**TASK STATEMENT:** Work out how many lines in the entries below include the word "then". Give nothing but the number.

**SUPPLIED INFORMATION:**
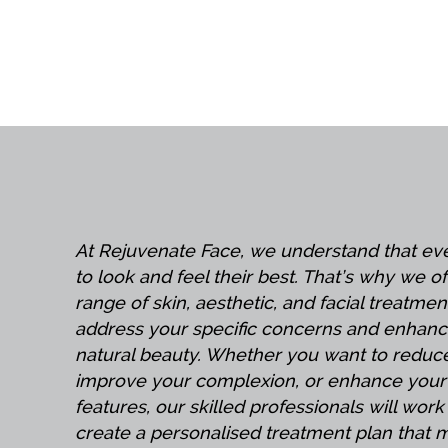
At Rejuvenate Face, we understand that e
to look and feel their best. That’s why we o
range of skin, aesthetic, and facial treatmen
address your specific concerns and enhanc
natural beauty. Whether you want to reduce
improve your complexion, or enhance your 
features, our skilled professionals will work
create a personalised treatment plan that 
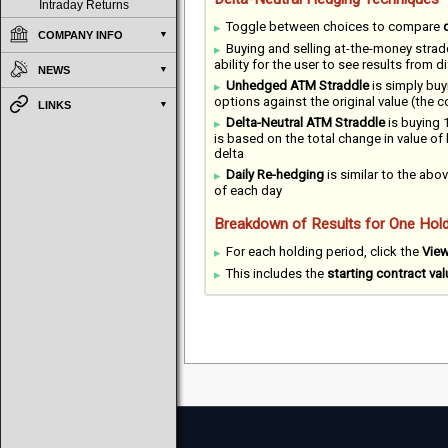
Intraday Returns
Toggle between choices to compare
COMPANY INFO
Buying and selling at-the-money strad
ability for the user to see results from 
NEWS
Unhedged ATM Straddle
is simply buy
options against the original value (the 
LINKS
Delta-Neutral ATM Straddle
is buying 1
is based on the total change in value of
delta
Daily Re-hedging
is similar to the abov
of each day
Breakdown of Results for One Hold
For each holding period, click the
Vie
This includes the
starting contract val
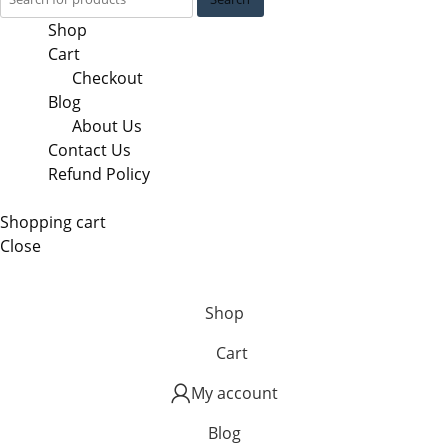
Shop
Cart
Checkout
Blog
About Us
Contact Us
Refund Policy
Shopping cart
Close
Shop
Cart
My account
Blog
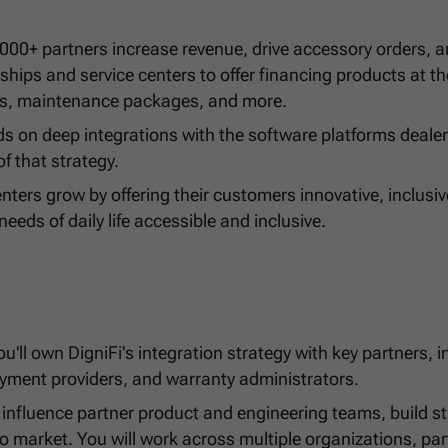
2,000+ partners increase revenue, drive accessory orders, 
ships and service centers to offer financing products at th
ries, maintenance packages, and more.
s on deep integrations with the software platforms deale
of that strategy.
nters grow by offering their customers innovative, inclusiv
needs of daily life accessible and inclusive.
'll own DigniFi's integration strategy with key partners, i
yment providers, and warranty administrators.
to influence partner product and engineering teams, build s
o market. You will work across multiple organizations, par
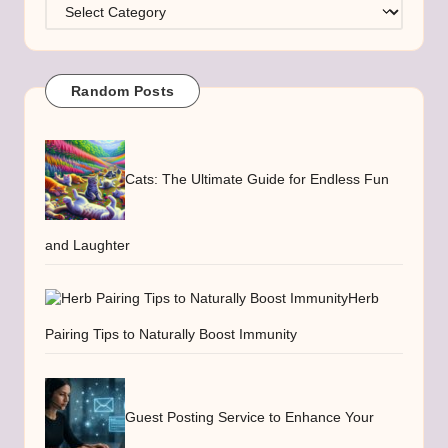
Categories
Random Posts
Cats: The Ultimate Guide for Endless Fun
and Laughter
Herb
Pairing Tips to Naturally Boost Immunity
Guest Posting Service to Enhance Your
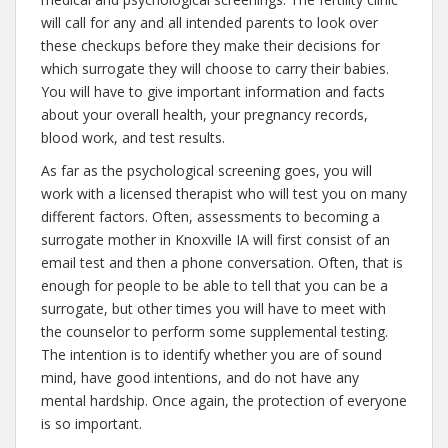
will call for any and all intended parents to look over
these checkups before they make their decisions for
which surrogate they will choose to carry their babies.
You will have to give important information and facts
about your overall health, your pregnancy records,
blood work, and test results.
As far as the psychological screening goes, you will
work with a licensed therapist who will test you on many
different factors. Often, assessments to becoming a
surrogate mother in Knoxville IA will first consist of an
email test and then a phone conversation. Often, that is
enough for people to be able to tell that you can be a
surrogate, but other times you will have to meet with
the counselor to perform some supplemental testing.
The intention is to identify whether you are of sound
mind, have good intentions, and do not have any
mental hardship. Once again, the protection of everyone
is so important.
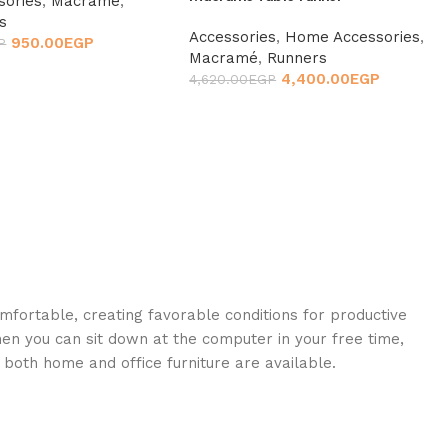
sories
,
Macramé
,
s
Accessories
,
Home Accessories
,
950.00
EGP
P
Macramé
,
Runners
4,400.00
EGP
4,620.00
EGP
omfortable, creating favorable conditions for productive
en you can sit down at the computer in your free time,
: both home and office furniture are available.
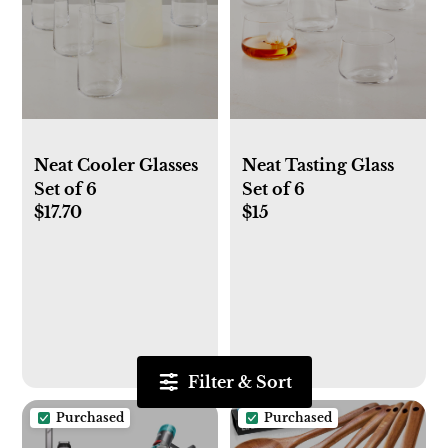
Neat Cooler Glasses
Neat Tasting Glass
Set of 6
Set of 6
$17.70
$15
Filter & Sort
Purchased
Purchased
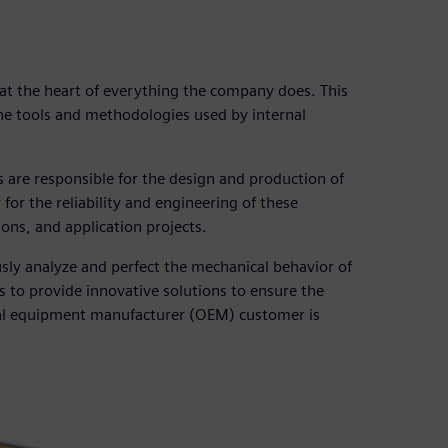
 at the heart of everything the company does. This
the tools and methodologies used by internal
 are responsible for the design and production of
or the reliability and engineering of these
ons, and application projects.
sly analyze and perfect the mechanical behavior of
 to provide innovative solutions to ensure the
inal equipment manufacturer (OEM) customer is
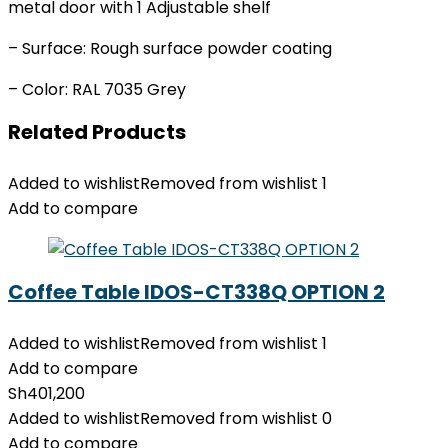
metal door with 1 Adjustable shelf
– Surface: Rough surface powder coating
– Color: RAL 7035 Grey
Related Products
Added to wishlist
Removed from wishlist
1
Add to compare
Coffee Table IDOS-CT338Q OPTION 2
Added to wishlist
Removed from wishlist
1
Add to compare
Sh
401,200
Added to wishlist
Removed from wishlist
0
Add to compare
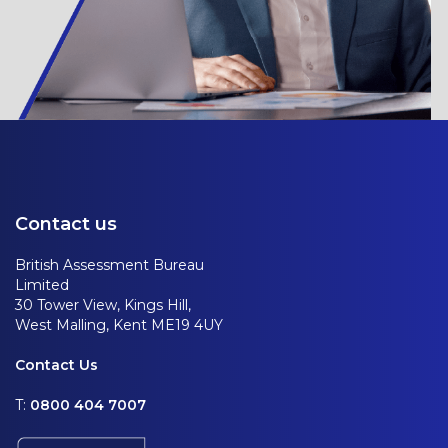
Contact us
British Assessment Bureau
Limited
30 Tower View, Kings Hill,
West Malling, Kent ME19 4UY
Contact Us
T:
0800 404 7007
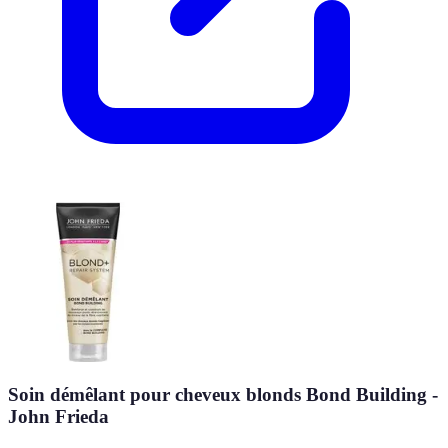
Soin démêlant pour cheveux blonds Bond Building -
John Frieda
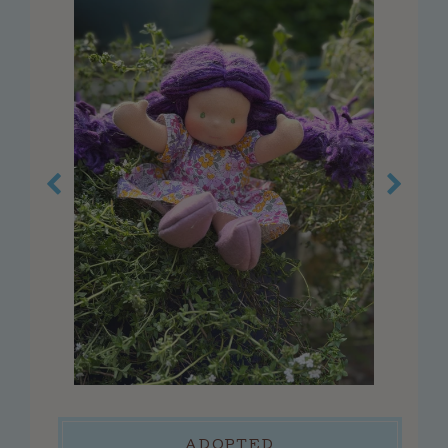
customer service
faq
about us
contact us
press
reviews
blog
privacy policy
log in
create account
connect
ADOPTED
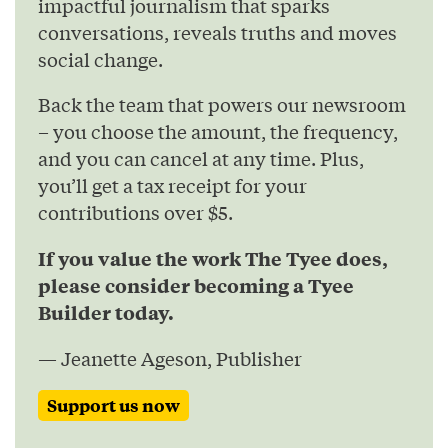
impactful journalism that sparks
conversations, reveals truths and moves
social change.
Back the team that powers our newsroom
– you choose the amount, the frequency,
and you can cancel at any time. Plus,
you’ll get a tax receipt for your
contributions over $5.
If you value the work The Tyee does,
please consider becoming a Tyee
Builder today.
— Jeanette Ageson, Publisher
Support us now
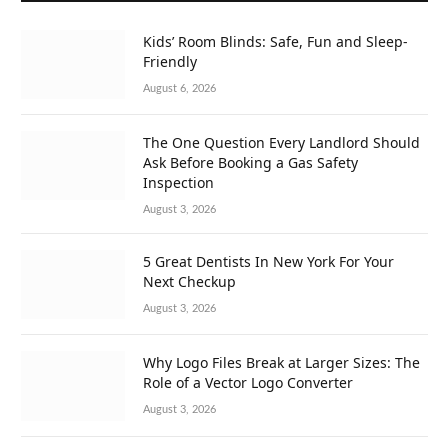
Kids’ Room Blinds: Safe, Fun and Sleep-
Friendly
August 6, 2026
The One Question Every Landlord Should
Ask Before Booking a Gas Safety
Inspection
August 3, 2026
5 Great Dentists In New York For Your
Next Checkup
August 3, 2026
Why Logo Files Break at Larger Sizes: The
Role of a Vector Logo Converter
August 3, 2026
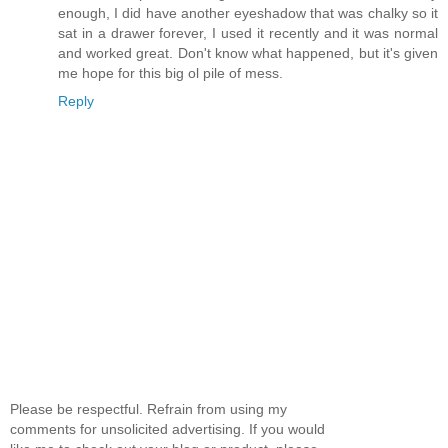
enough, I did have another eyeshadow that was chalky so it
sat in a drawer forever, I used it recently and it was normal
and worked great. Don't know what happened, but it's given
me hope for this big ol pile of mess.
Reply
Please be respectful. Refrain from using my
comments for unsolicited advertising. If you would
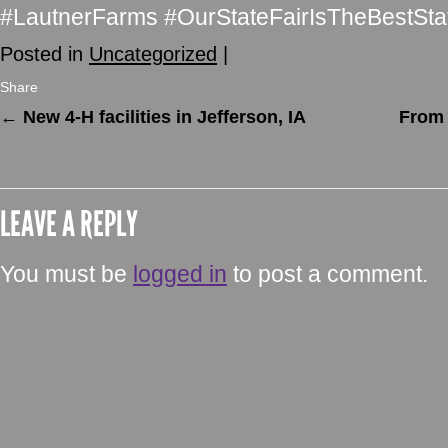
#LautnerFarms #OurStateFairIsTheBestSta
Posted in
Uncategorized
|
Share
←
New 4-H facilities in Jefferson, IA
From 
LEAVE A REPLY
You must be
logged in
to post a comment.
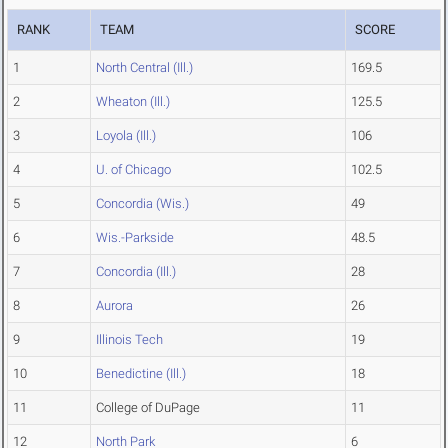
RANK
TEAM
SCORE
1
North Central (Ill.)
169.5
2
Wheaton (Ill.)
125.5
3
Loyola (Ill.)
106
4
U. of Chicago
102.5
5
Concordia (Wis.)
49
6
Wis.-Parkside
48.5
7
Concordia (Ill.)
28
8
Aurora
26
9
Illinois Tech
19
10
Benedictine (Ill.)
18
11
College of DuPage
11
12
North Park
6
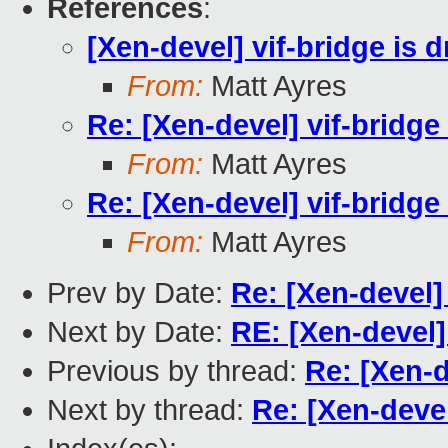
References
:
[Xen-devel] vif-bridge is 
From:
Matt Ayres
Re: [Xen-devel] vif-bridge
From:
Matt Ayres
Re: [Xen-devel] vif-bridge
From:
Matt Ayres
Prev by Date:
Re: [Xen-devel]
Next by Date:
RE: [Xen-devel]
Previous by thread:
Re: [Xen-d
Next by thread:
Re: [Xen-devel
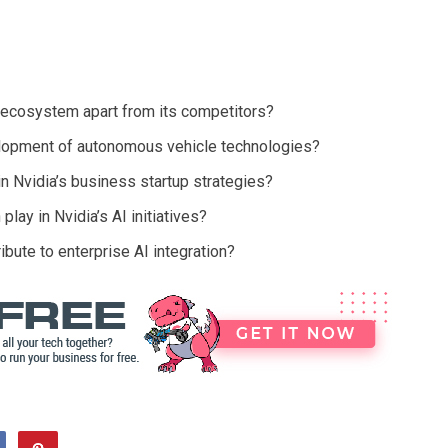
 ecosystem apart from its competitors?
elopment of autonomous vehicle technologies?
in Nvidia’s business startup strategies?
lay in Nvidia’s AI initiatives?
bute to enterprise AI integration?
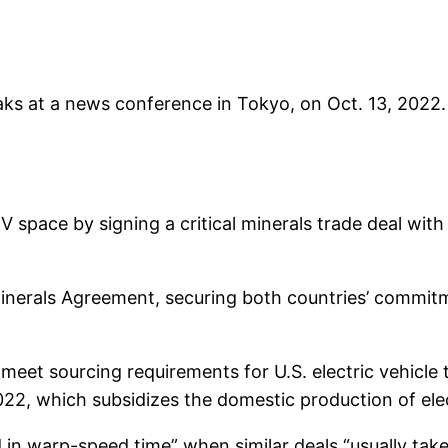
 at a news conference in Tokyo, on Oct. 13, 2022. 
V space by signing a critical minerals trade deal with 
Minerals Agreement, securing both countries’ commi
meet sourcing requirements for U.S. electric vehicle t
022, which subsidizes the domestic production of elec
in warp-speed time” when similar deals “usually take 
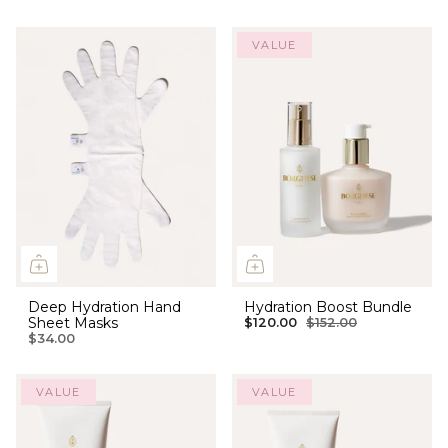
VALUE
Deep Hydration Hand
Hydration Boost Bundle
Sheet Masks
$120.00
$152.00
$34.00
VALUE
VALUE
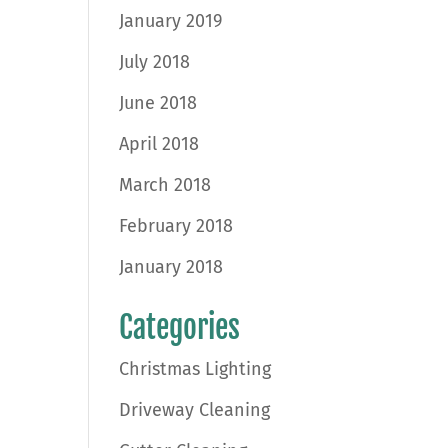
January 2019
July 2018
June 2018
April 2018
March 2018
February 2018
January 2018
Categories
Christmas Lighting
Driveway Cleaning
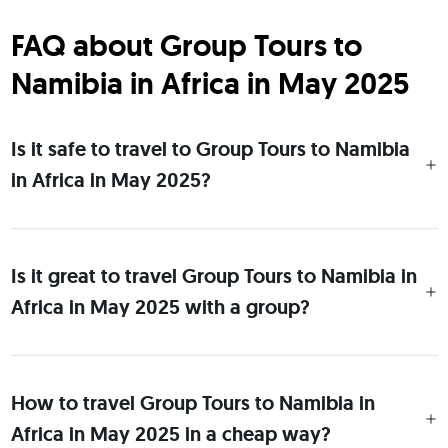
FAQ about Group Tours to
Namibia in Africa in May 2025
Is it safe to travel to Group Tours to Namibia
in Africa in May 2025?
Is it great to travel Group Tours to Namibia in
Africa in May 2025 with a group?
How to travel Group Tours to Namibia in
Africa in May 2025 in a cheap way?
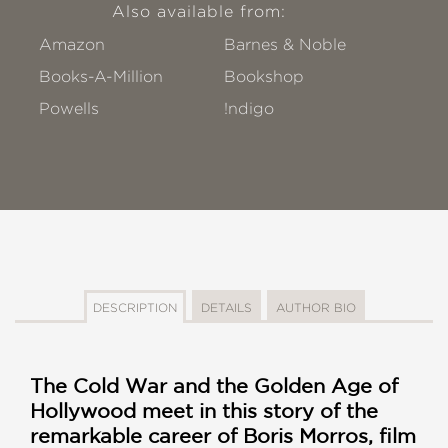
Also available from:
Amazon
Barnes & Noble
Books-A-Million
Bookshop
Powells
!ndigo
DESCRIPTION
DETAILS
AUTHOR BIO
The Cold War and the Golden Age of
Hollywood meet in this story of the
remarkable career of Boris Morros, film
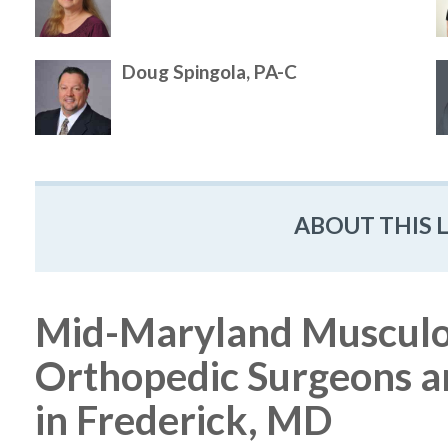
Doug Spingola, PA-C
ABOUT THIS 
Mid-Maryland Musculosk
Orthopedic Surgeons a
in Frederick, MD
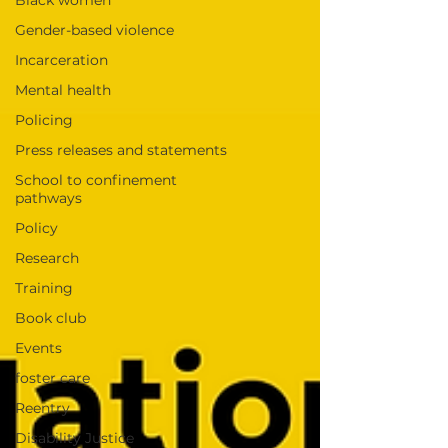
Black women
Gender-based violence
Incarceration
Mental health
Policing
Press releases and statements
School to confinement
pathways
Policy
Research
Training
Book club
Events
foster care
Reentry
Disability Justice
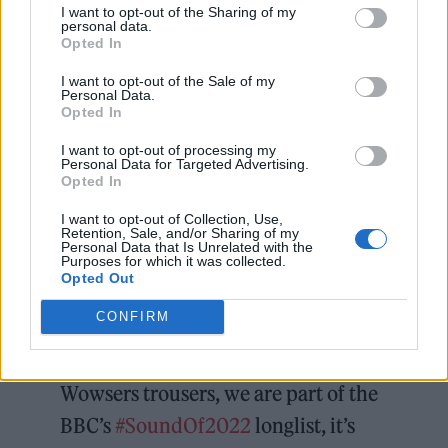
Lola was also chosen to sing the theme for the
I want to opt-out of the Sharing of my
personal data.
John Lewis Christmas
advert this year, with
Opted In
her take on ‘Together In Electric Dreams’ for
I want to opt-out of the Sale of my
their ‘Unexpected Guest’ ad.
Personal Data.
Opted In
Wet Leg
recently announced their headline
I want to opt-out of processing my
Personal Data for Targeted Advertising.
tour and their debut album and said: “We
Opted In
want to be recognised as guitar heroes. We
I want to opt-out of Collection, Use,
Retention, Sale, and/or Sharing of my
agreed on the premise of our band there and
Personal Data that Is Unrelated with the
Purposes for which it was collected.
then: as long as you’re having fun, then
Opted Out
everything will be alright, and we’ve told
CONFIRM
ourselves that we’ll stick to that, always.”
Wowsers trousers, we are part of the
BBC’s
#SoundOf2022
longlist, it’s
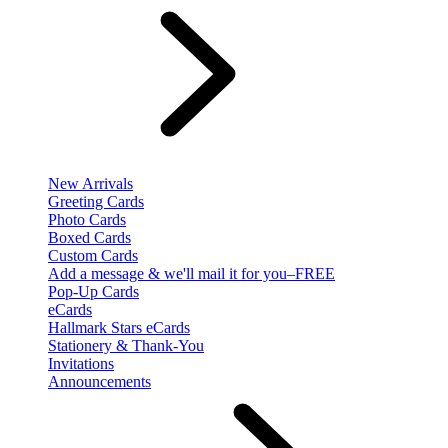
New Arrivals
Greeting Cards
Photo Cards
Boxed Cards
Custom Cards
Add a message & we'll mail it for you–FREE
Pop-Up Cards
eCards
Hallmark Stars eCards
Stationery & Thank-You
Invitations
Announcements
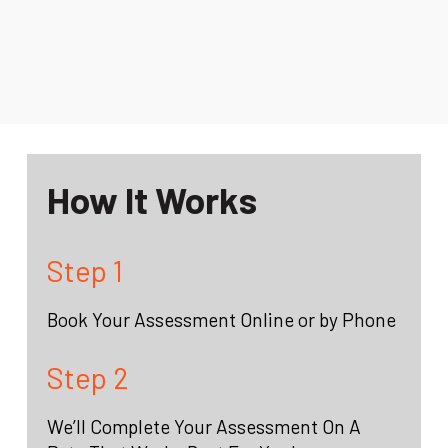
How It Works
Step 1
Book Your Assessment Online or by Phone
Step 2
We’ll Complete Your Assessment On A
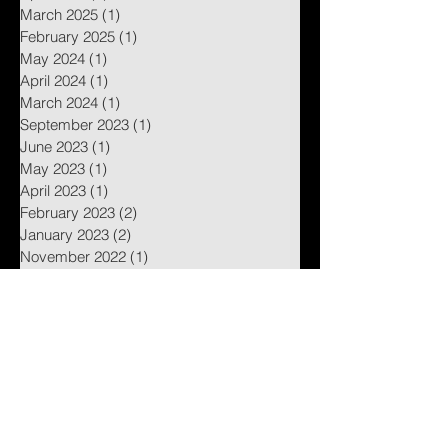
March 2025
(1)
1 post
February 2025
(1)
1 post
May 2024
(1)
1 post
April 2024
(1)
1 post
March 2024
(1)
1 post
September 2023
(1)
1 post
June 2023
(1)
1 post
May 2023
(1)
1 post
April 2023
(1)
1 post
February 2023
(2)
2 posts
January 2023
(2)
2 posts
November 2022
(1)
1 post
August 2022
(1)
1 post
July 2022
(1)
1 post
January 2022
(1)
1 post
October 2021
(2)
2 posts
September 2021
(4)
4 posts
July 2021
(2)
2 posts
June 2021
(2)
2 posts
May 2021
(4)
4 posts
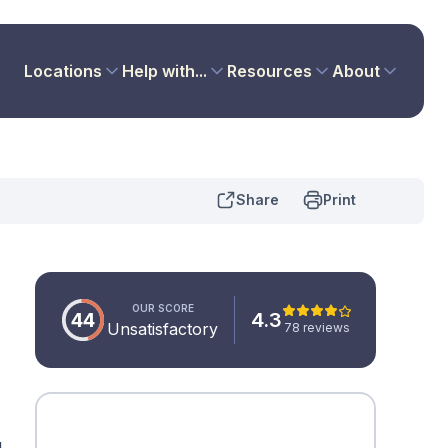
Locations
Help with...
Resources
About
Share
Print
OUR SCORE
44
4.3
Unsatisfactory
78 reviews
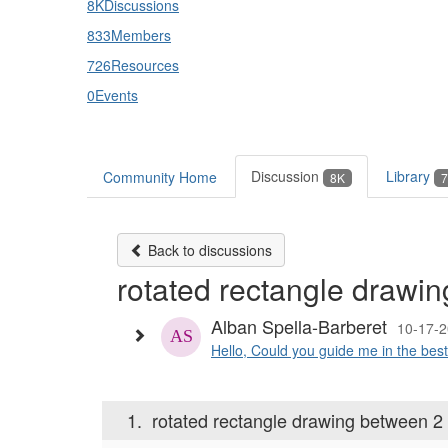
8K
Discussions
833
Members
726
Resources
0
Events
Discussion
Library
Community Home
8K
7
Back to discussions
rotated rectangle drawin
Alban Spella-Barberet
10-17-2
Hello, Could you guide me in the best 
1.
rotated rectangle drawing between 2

**RESPONSE AREA:** 2